** Task input follows **
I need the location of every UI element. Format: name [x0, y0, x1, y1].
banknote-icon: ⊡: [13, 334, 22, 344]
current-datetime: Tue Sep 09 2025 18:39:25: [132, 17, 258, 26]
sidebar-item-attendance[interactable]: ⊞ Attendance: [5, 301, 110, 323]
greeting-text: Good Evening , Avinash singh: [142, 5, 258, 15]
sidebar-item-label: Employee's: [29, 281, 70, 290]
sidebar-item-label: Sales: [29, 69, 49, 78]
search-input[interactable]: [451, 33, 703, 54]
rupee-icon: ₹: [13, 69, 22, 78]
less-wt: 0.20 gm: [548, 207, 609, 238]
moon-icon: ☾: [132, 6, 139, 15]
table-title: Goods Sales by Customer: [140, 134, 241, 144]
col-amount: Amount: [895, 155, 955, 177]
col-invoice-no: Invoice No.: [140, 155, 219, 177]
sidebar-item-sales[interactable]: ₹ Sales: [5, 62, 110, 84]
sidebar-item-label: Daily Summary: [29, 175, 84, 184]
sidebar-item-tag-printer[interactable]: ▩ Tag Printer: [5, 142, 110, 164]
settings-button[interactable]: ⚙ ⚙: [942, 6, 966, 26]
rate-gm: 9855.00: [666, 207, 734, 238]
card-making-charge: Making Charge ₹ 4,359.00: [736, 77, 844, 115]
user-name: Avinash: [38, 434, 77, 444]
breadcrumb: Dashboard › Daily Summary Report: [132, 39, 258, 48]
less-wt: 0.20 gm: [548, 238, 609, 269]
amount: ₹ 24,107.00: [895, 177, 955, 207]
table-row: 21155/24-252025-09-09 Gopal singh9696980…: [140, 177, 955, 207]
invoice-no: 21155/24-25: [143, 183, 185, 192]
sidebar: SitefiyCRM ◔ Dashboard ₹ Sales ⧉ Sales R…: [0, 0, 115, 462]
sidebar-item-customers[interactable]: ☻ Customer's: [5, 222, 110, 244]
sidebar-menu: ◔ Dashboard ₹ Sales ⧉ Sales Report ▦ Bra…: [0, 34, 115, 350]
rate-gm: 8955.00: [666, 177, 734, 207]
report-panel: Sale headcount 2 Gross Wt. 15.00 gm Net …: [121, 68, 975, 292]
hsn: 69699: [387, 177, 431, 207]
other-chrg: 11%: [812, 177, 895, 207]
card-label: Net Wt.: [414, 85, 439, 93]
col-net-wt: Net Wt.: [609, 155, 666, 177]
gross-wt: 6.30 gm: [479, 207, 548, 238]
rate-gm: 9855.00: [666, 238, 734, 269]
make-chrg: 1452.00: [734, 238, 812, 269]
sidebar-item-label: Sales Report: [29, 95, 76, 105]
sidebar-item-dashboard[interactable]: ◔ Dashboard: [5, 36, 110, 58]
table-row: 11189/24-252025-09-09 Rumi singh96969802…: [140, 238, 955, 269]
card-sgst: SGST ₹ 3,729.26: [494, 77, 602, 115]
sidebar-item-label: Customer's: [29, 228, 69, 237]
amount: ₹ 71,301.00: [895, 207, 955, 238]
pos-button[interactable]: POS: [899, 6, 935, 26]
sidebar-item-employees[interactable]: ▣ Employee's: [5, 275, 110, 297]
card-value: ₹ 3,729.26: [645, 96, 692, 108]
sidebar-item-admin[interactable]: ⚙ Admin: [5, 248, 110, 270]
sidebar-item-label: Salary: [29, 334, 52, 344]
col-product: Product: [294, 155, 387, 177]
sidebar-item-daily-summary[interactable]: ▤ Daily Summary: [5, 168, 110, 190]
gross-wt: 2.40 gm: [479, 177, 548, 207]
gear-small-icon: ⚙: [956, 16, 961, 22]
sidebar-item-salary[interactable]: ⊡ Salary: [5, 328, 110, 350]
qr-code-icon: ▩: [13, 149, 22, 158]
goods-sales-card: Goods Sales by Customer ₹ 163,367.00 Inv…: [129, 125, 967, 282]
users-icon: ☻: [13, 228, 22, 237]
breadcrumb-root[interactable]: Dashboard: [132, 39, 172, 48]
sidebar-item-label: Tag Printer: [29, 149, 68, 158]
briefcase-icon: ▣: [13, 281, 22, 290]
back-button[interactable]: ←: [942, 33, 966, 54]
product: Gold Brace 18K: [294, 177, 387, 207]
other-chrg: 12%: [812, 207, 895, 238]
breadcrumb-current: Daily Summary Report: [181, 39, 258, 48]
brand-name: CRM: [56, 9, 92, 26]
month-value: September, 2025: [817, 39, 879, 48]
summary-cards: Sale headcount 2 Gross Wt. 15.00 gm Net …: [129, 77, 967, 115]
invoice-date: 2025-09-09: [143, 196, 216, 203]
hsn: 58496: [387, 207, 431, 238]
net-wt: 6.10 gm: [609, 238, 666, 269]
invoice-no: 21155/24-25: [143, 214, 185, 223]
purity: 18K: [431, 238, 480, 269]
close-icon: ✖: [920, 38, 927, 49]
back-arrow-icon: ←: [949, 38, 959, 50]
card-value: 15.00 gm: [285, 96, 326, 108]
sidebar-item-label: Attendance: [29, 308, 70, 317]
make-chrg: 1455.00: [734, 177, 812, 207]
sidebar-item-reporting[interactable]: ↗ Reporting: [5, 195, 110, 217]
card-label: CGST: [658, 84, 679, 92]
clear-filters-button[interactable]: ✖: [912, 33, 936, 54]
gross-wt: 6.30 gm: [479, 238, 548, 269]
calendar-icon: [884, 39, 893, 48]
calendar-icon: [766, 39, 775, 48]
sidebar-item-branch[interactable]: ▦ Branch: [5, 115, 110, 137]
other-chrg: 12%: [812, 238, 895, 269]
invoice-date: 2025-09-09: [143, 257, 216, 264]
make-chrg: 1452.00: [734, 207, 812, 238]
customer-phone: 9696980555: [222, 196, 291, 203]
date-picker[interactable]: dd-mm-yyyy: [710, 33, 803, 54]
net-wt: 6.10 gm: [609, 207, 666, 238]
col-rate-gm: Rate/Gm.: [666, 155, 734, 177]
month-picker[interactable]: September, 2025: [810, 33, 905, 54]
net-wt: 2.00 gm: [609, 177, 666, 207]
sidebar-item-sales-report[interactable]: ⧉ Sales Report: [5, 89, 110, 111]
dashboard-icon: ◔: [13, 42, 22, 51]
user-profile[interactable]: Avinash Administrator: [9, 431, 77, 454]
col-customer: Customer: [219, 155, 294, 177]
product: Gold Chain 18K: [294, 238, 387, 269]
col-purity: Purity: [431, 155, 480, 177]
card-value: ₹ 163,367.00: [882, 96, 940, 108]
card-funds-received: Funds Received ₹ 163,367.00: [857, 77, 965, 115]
** End of Task input **
● **Exercise goal**
Transcribe the whole listing with every word preserved.

● **Task response**
I need the location of every UI element. Format: name [x0, y0, x1, y1].
banknote-icon: ⊡: [13, 334, 22, 344]
current-datetime: Tue Sep 09 2025 18:39:25: [132, 17, 258, 26]
sidebar-item-attendance[interactable]: ⊞ Attendance: [5, 301, 110, 323]
greeting-text: Good Evening , Avinash singh: [142, 5, 258, 15]
sidebar-item-label: Employee's: [29, 281, 70, 290]
sidebar-item-label: Sales: [29, 69, 49, 78]
search-input[interactable]: [451, 33, 703, 54]
rupee-icon: ₹: [13, 69, 22, 78]
less-wt: 0.20 gm: [548, 207, 609, 238]
moon-icon: ☾: [132, 6, 139, 15]
table-title: Goods Sales by Customer: [140, 134, 241, 144]
col-amount: Amount: [895, 155, 955, 177]
col-invoice-no: Invoice No.: [140, 155, 219, 177]
sidebar-item-sales[interactable]: ₹ Sales: [5, 62, 110, 84]
sidebar-item-label: Daily Summary: [29, 175, 84, 184]
sidebar-item-tag-printer[interactable]: ▩ Tag Printer: [5, 142, 110, 164]
settings-button[interactable]: ⚙ ⚙: [942, 6, 966, 26]
rate-gm: 9855.00: [666, 207, 734, 238]
card-making-charge: Making Charge ₹ 4,359.00: [736, 77, 844, 115]
user-name: Avinash: [38, 434, 77, 444]
breadcrumb: Dashboard › Daily Summary Report: [132, 39, 258, 48]
less-wt: 0.20 gm: [548, 238, 609, 269]
amount: ₹ 24,107.00: [895, 177, 955, 207]
table-row: 21155/24-252025-09-09 Gopal singh9696980…: [140, 177, 955, 207]
invoice-no: 21155/24-25: [143, 183, 185, 192]
sidebar: SitefiyCRM ◔ Dashboard ₹ Sales ⧉ Sales R…: [0, 0, 115, 462]
sidebar-item-customers[interactable]: ☻ Customer's: [5, 222, 110, 244]
sidebar-menu: ◔ Dashboard ₹ Sales ⧉ Sales Report ▦ Bra…: [0, 34, 115, 350]
rate-gm: 8955.00: [666, 177, 734, 207]
report-panel: Sale headcount 2 Gross Wt. 15.00 gm Net …: [121, 68, 975, 292]
hsn: 69699: [387, 177, 431, 207]
other-chrg: 11%: [812, 177, 895, 207]
card-label: Net Wt.: [414, 85, 439, 93]
col-net-wt: Net Wt.: [609, 155, 666, 177]
gross-wt: 6.30 gm: [479, 207, 548, 238]
rate-gm: 9855.00: [666, 238, 734, 269]
make-chrg: 1452.00: [734, 238, 812, 269]
sidebar-item-label: Sales Report: [29, 95, 76, 105]
sidebar-item-dashboard[interactable]: ◔ Dashboard: [5, 36, 110, 58]
table-row: 11189/24-252025-09-09 Rumi singh96969802…: [140, 238, 955, 269]
card-sgst: SGST ₹ 3,729.26: [494, 77, 602, 115]
sidebar-item-label: Customer's: [29, 228, 69, 237]
amount: ₹ 71,301.00: [895, 207, 955, 238]
pos-button[interactable]: POS: [899, 6, 935, 26]
sidebar-item-employees[interactable]: ▣ Employee's: [5, 275, 110, 297]
card-value: ₹ 3,729.26: [645, 96, 692, 108]
sidebar-item-admin[interactable]: ⚙ Admin: [5, 248, 110, 270]
sidebar-item-label: Salary: [29, 334, 52, 344]
col-product: Product: [294, 155, 387, 177]
sidebar-item-daily-summary[interactable]: ▤ Daily Summary: [5, 168, 110, 190]
gross-wt: 2.40 gm: [479, 177, 548, 207]
gear-small-icon: ⚙: [956, 16, 961, 22]
sidebar-item-salary[interactable]: ⊡ Salary: [5, 328, 110, 350]
qr-code-icon: ▩: [13, 149, 22, 158]
goods-sales-card: Goods Sales by Customer ₹ 163,367.00 Inv…: [129, 125, 967, 282]
users-icon: ☻: [13, 228, 22, 237]
breadcrumb-root[interactable]: Dashboard: [132, 39, 172, 48]
sidebar-item-label: Tag Printer: [29, 149, 68, 158]
briefcase-icon: ▣: [13, 281, 22, 290]
back-button[interactable]: ←: [942, 33, 966, 54]
product: Gold Brace 18K: [294, 177, 387, 207]
other-chrg: 12%: [812, 207, 895, 238]
breadcrumb-current: Daily Summary Report: [181, 39, 258, 48]
brand-name: CRM: [56, 9, 92, 26]
month-value: September, 2025: [817, 39, 879, 48]
summary-cards: Sale headcount 2 Gross Wt. 15.00 gm Net …: [129, 77, 967, 115]
invoice-date: 2025-09-09: [143, 196, 216, 203]
hsn: 58496: [387, 207, 431, 238]
net-wt: 6.10 gm: [609, 238, 666, 269]
invoice-no: 21155/24-25: [143, 214, 185, 223]
purity: 18K: [431, 238, 480, 269]
close-icon: ✖: [920, 38, 927, 49]
back-arrow-icon: ←: [949, 38, 959, 50]
card-value: 15.00 gm: [285, 96, 326, 108]
sidebar-item-label: Attendance: [29, 308, 70, 317]
make-chrg: 1455.00: [734, 177, 812, 207]
sidebar-item-reporting[interactable]: ↗ Reporting: [5, 195, 110, 217]
card-label: CGST: [658, 84, 679, 92]
clear-filters-button[interactable]: ✖: [912, 33, 936, 54]
gross-wt: 6.30 gm: [479, 238, 548, 269]
calendar-icon: [884, 39, 893, 48]
calendar-icon: [766, 39, 775, 48]
sidebar-item-branch[interactable]: ▦ Branch: [5, 115, 110, 137]
other-chrg: 12%: [812, 238, 895, 269]
invoice-date: 2025-09-09: [143, 257, 216, 264]
make-chrg: 1452.00: [734, 207, 812, 238]
customer-phone: 9696980555: [222, 196, 291, 203]
date-picker[interactable]: dd-mm-yyyy: [710, 33, 803, 54]
net-wt: 6.10 gm: [609, 207, 666, 238]
col-rate-gm: Rate/Gm.: [666, 155, 734, 177]
month-picker[interactable]: September, 2025: [810, 33, 905, 54]
net-wt: 2.00 gm: [609, 177, 666, 207]
sidebar-item-sales-report[interactable]: ⧉ Sales Report: [5, 89, 110, 111]
dashboard-icon: ◔: [13, 42, 22, 51]
user-profile[interactable]: Avinash Administrator: [9, 431, 77, 454]
col-customer: Customer: [219, 155, 294, 177]
product: Gold Chain 18K: [294, 238, 387, 269]
col-purity: Purity: [431, 155, 480, 177]
card-value: ₹ 163,367.00: [882, 96, 940, 108]
card-funds-received: Funds Received ₹ 163,367.00: [857, 77, 965, 115]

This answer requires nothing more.